With this blog post, we inaugurate a new section on our site: scientific papers made easy! Often complicated, specialized and full of scientific jargon, these papers are rarely readable for the general public, or sometimes even for scientists working in a different field. But we strongly believe that discoveries and research should be accessible to everyone! Therefore, APECS Belgium thought that you might like to read the publications of our members with a clearer and more accessible vocabulary. For this first post, we take you to the white continent to attempt to answer a tricky question:
How can we predict the contribution of Antarctica to sea level rise in a context of global warming?
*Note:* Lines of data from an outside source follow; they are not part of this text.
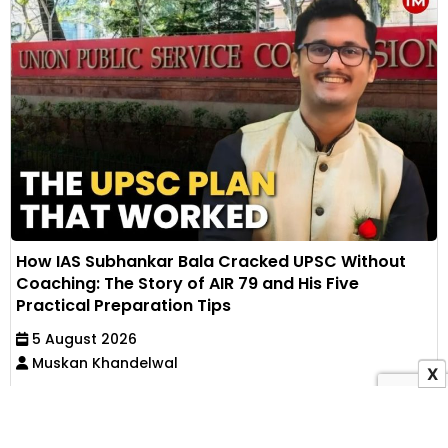
How IAS Subhankar Bala Cracked UPSC Without
Coaching: The Story of AIR 79 and His Five
Practical Preparation Tips
5 August 2026
Muskan Khandelwal
X
IAS Subhankar Bala secured AIR 79 in UPSC CSE
through self-study after failing his first mains. He
shares...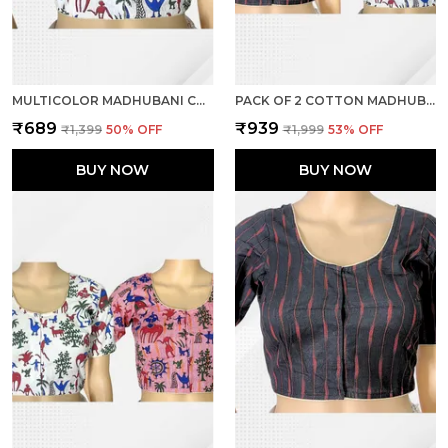
MULTICOLOR MADHUBANI COTTON PRINTED HALF SLEEVE STITCHED BLOUSE FOR WOMEN
PACK OF 2 COTTON MADHUBANI PRINT READY TO WEAR STITCHED HALF SLEEVE BLOUSE FOR WOMEN
₹689
₹939
₹1,399
50
% OFF
₹1,999
53
% OFF
BUY NOW
BUY NOW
Centered on the South pole, Antarctica is a continent of 13,3 million square kilometers (around 433 times the surface of Belgium) covered by 2 kilometers of ice on average which weights 25,4 million Gigatons of ice. This huge quantity of ice on the ground is called ice sheet and the floating ice platforms coming from the ice sheet are called ice shelves. The boundary separating them is called the grounding line. Ice sheet and ice shelves are formed from fresh water unlike sea ice which is formed from sea water. Actually, Antarctica represents the biggest fresh water stock in the world and its future possible contribution to the global sea level in the current context of global warming is really uncertain. If all the ice in Antarctica was to disappear, the estimation of the sea level rise is about 57m. That would mean we would have a beach in Brussels.
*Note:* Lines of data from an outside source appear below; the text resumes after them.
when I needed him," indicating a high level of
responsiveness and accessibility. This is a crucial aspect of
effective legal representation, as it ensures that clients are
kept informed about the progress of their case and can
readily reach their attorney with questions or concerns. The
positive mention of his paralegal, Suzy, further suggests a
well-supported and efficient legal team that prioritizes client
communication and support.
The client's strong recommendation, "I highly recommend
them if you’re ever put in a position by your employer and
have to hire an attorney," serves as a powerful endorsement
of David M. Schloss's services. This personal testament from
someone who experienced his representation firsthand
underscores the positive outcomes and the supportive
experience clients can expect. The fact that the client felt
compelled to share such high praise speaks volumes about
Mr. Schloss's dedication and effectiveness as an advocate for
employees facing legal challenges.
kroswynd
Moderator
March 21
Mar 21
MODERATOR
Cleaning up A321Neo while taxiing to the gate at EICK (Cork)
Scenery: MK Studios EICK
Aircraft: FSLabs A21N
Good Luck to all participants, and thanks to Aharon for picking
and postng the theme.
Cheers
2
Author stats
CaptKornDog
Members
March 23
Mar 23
Uncertainties about future projections in the Antarctic ice-sheet behaviors come from different sources including basal conditions. As you can imagine, it is difficult to know what happens at the base of the continent below kilometers of ice thickness which make direct observations impossible. Different basal parameters like nature of the bedrock and presence of water could play a role in the sensitivity of the Antarctic ice-sheet in a context of global warming. We focus our study on the uncertainties brought by the subglacial water control. The subglacial water in Antarctica comes from the basal melting of the ice. Basal melting is produced by the ice fusion below high pressure applied by kilometers of ice in contact with a bedrock with a certain geothermal flux. This water lubricates the interface between ice and bedrock and permits soil deformation under ice pressure. These two phenomena are responsible for the ice slipping over the bedrock but with an unknown intensity.
In this recently published paper, thanks to a numerical ice-sheet model, we evaluate different plausible subglacial water representations to investigate their impact on the future contribution of the Antarctic ice-sheet to global mean sea level by comparison with a scenario without subglacial consideration. To link these to basal sliding we will use two consistent parameters: the subglacial water flux and the subglacial water pressure between ice and bed or inside the till[1] which will impact the effective pressure (ice pressure reduced by the subglacial water pressure) determining the ice buoyancy. All our simulations start from the Antarctic ice-sheet geometry of 2015 and end in 2100. Simulations evaluate different climate scenarios until the end of the Century.
[1] Name given to the unstratified soil deposited by a glacier.
Figure 1: Schematic presentations and steady-state subglacial characteristics for the Antarctic ice-sheet according to the different subglacial models.
The results show that the subglacial hydrology representation modulates basal sliding response of the Antarctic ice-sheet to realistic climate scenarios by several centimeters of sea-level contribution at the end of the Century. Generally, this increases the ice sheet sensitivity, especially when the subglacial water pressure is increased in grounded zone or even more near the grounding line. As subglacial water considerations bring their share of uncertainties, the subglacial water pressure parameter determination is crucial in Antarctic projections.